Mylady bebte; sie glaubte, Felton habe gesprochen; nie vielleicht fühlte diese Frau, welche so mächtige und entgegengesetzte Gemütsbewegungen erfahren hatte, ihr Herz so heftig schlagen.

Sie saß; Lord Winter nahm einen Lehnstuhl, stellte ihn neben sie, setzte sich und zog ein Papier aus seiner Tasche, das er langsam entfaltete.

»Hört,« sprach er, »ich wollte Euch diesen Paß zeigen, den ich selbst abgefaßt habe, und der Euch als Verhaltungs-Vorschrift in dem Leben dienen soll, das ich Euch lasse.«

Dann las er, seine Augen von Mylady ab und nach dem Papier wendend:

»Befehl, die Charlotte Backson, welche durch die Gerichte des Königreichs Frankreich gebrandmarkt, aber nach der Strafvollziehung wieder frei gelassen worden ist, nach … der Name ist noch nicht eingetragen,« unterbrach sich Winter, »wenn Ihr einem Orte den Vorzug gebt, so sagt es mir; beträgt die Entfernung wenigstens zwei tausend Meilen von London, so soll Euch willfahrt werden. Ich fahre also fort: Befehl, die Charlotte Backson, welche durch die Gerichte des Königreichs Frankreich gebrandmarkt, aber nach der Strafvollziehung wieder frei gelassen worden ist, nach … zu führen. Sie wird an diesem Orte bleiben, ohne sich je mehr als drei Meilen davon zu entfernen. Im Fall eines Fluchtversuches soll die Todesstrafe an ihr vollzogen werden. Sie erhält täglich fünf Schillinge für Kost und Wohnung.«

»Dieser Befehl betrifft mich nicht,« sprach Mylady kalt, »da ein anderer Name als der meinige, eingetragen ist.«

»Ein Name! habt Ihr einen Namen?«

»Ich habe den Eures Bruders.«

»Ihr täuscht Euch; mein Bruder ist nur Euer zweiter Gatte, und der erste lebt noch. Sagt mir seinen Namen und ich werde ihn an die Stelle von Charlotte Backson setzen. Nicht? Ihr wollt nicht? … Ihr schweigt. Gut; Ihr werdet unter dem Namen Charlotte Backson in das Gefangenen-Register eingetragen.«

Mylady blieb stumm; diesmal aber geschah es nicht aus Verstellung, sondern vor Schrecken. Sie glaubte, der Befehl werde alsbald vollstreckt werden; sie fürchtete, Lord Winter habe ihre Abreise beschleunigt; sie glaubte sich verurtheilt, schon an demselben Abend weggebracht zu werden; für einen Augenblick war in ihrem Innern Alles verloren, als sie plötzlich bemerkte, daß der Befehl noch nicht mit einer Unterschrift versehen war.

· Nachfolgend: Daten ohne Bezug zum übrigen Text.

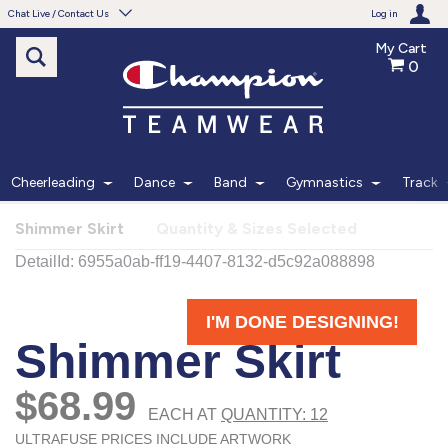
Chat Live / Contact Us
Log in
My Cart
0
Need help with something?
Frequently Asked Questions
Find the answers to your questions.
Cheerleading
Dance
Band
Gymnastics
Track
FAQS
Shimmer Skirt
Quantity & Sizes Selected
Live Chat
Monday - Friday 7am - 6pm CT
START CHAT
Phone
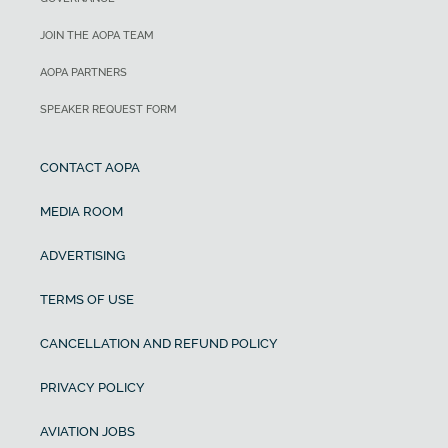
JOIN THE AOPA TEAM
AOPA PARTNERS
SPEAKER REQUEST FORM
CONTACT AOPA
MEDIA ROOM
ADVERTISING
TERMS OF USE
CANCELLATION AND REFUND POLICY
PRIVACY POLICY
AVIATION JOBS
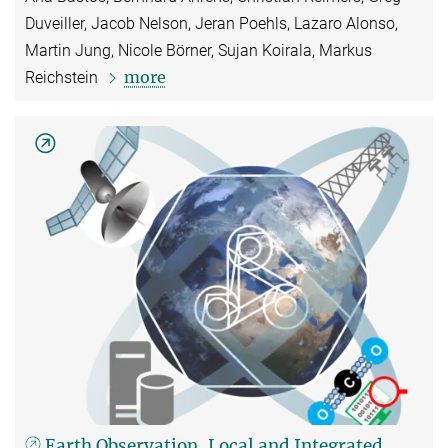
Duveiller, Jacob Nelson, Jeran Poehls, Lazaro Alonso,
Martin Jung, Nicole Börner, Sujan Koirala, Markus
more
Reichstein
Earth Observation, Local and Integrated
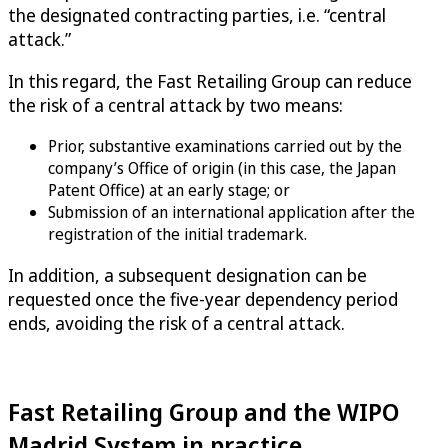
the designated contracting parties, i.e. “central
attack.”
In this regard, the Fast Retailing Group can reduce
the risk of a central attack by two means:
Prior, substantive examinations carried out by the
company’s Office of origin (in this case, the Japan
Patent Office) at an early stage; or
Submission of an international application after the
registration of the initial trademark.
In addition, a subsequent designation can be
requested once the five-year dependency period
ends, avoiding the risk of a central attack.
Fast Retailing Group and the WIPO
Madrid System in practice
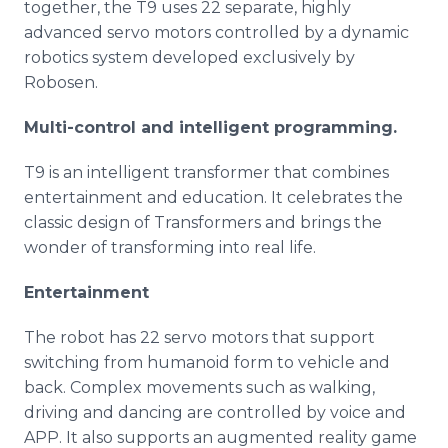
together, the T9 uses 22 separate, highly
advanced servo motors controlled by a dynamic
robotics system developed exclusively by
Robosen.
Multi-control
and intelligent programming.
T9 is an intelligent transformer that combines
entertainment and education. It celebrates the
classic design of Transformers and brings the
wonder of transforming into real life.
Entertainment
The robot has 22 servo motors that support
switching from humanoid form to vehicle and
back. Complex movements such as walking,
driving and dancing are controlled by voice and
APP. It also supports an augmented reality game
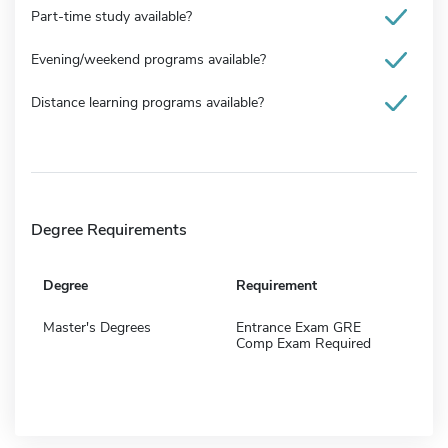
Part-time study available?
Evening/weekend programs available?
Distance learning programs available?
Degree Requirements
Degree
Requirement
Master's Degrees
Entrance Exam GRE
Comp Exam Required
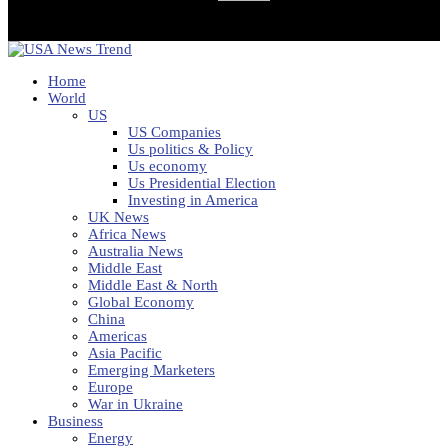
Home
World
US
US Companies
Us politics & Policy
Us economy
Us Presidential Election
Investing in America
UK News
Africa News
Australia News
Middle East
Middle East & North
Global Economy
China
Americas
Asia Pacific
Emerging Marketers
Europe
War in Ukraine
Business
Energy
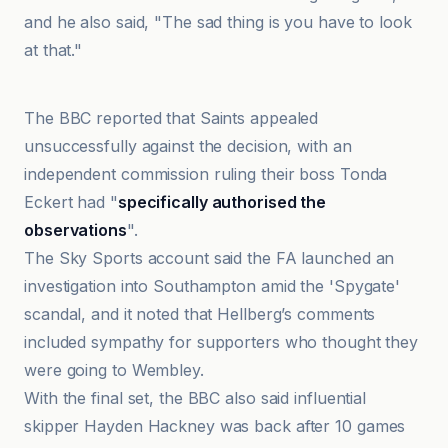
and he also said, "The sad thing is you have to look
at that."
BBC
The BBC reported that Saints appealed
unsuccessfully against the decision, with an
independent commission ruling their boss Tonda
Eckert had "
specifically authorised the
observations
".
The Sky Sports account said the FA launched an
investigation into Southampton amid the 'Spygate'
scandal, and it noted that Hellberg’s comments
included sympathy for supporters who thought they
were going to Wembley.
With the final set, the BBC also said influential
skipper Hayden Hackney was back after 10 games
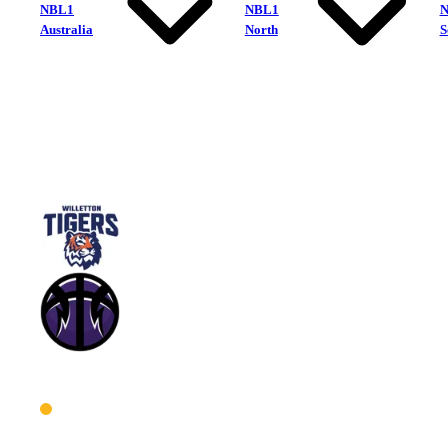
NBL1
NBL1
Australia
North
S
Willetton Tigers
Lakeside Lightning
West Men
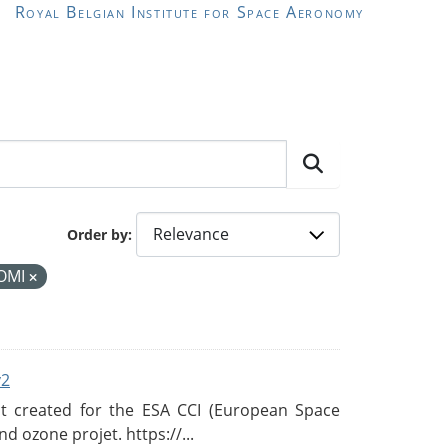
Royal Belgian Institute for Space Aeronomy
Order by
OMI
v2
 created for the ESA CCI (European Space
d ozone projet. https://...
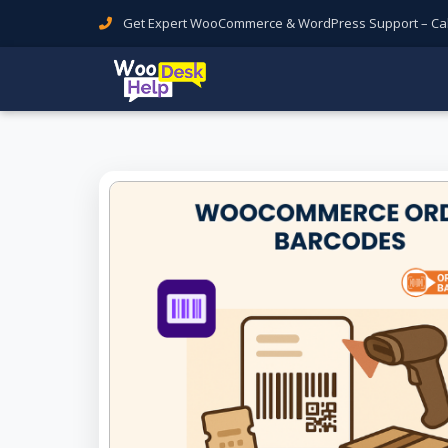
Get Expert WooCommerce & WordPress Support – Call 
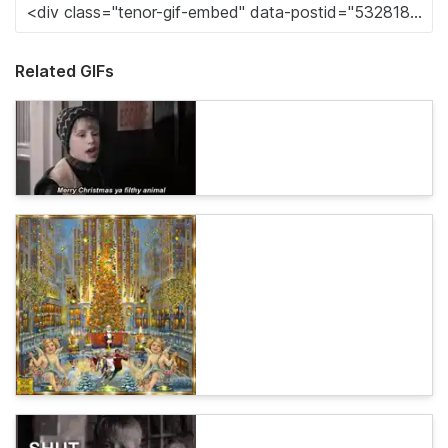
Related GIFs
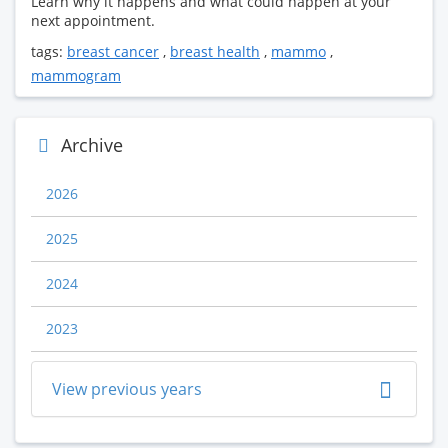
Learn why it happens and what could happen at your
next appointment.
tags:
breast cancer
,
breast health
,
mammo
,
mammogram
Archive
2026
2025
2024
2023
View previous years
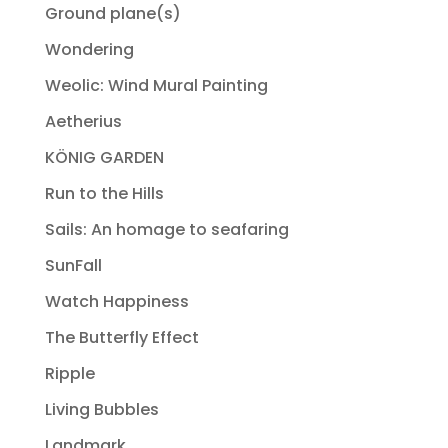
Ground plane(s)
Wondering
Weolic: Wind Mural Painting
Aetherius
KÖNIG GARDEN
Run to the Hills
Sails: An homage to seafaring
SunFall
Watch Happiness
The Butterfly Effect
Ripple
Living Bubbles
Landmark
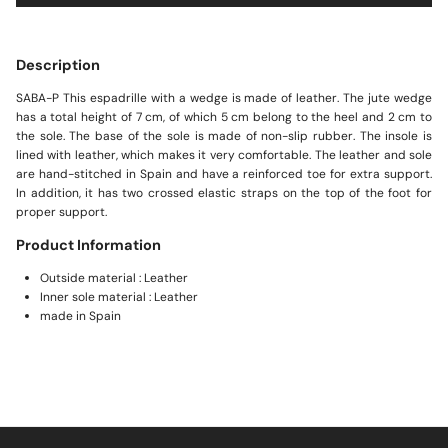
Description
SABA-P This espadrille with a wedge is made of leather. The jute wedge
has a total height of 7 cm, of which 5 cm belong to the heel and 2 cm to
the sole. The base of the sole is made of non-slip rubber. The insole is
lined with leather, which makes it very comfortable. The leather and sole
are hand-stitched in Spain and have a reinforced toe for extra support.
In addition, it has two crossed elastic straps on the top of the foot for
proper support.
Product Information
Outside material : Leather
Inner sole material : Leather
made in Spain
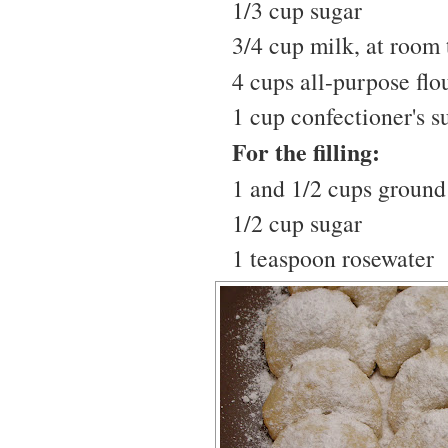
1/3 cup sugar
3/4 cup milk, at room
4 cups all-purpose flo
1 cup confectioner's s
For the filling:
1 and 1/2 cups ground
1/2 cup sugar
1 teaspoon rosewater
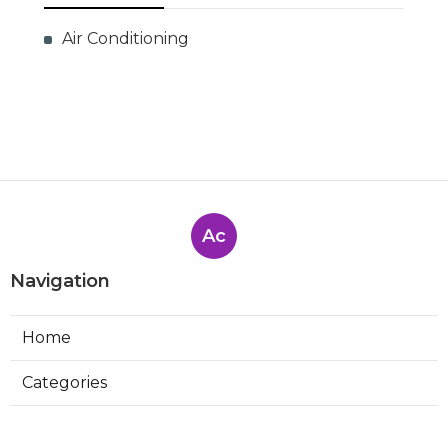
Air Conditioning
Ac
Navigation
Home
Categories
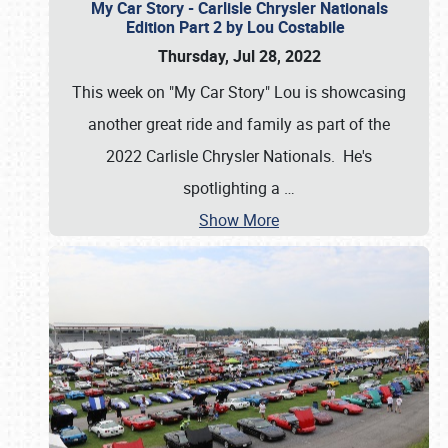
My Car Story - Carlisle Chrysler Nationals
Edition Part 2 by Lou Costabile
Thursday, Jul 28, 2022
This week on "My Car Story" Lou is showcasing
another great ride and family as part of the
2022 Carlisle Chrysler Nationals. He's
spotlighting a
…
Show More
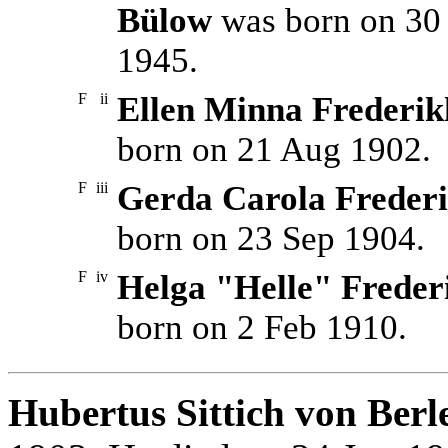
Bülow
was born on 30 
1945.
F
ii
Ellen Minna Frederik
born on 21 Aug 1902.
F
iii
Gerda Carola Frederi
born on 23 Sep 1904.
F
iv
Helga "Helle" Freder
born on 2 Feb 1910.
Hubertus Sittich von Berl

Die Freude, welche ihr diese Entdeckung gewährte, war so groß, daß sie nicht die Kraft besaß, sie zu verbergen.

»Ja, ja,« sprach Lord Winter, als er wahrnahm, was in ihr vorging, »ja, Ihr sucht die Unterschrift, und sagt Euch: »»Noch ist nicht Alles verloren, da diese Akte nicht unterzeichnet ist. Man zeigt sie mir, um mir Schrecken einzuflößen, das ist das Ganze.«« Ihr täuscht Euch: morgen wird dieser Befehl Lord Buckingham zugeschickt, übermorgen kommt er von seiner Hand unterzeichnet und mit seinem Siegel versehen zurück, und vierundzwanzig Stunden nachher, dafür stehe ich Euch, beginnt der Anfang der Vollstreckung. Gott befohlen, Madame, ich habe Euch sonst nichts zu sagen.«

»Und ich, mein Herr, erkläre Euch, daß dieser Mißbrauch der Gewalt, daß diese Verbannung unter einem fremden Namen eine Niederträchtigkeit ist.«

»Wollt Ihr vielleicht lieber unter Euerem eigenen Namen gehenkt werden? Ihr wißt, die englischen Gesetze sind unerbittlich im Punkte einer Doppelehe; erklärt Euch ganz offen; obgleich mein Name oder vielmehr der meines Bruders in diese Geschichte verflochten ist, scheue ich doch den Scandal eines öffentlichen Prozesses nicht, wenn ich überzeugt sein kann, daß ich mit Einem Schlag von Euch befreit werde.«

Mylady antwortete nicht, wurde aber leichenblaß.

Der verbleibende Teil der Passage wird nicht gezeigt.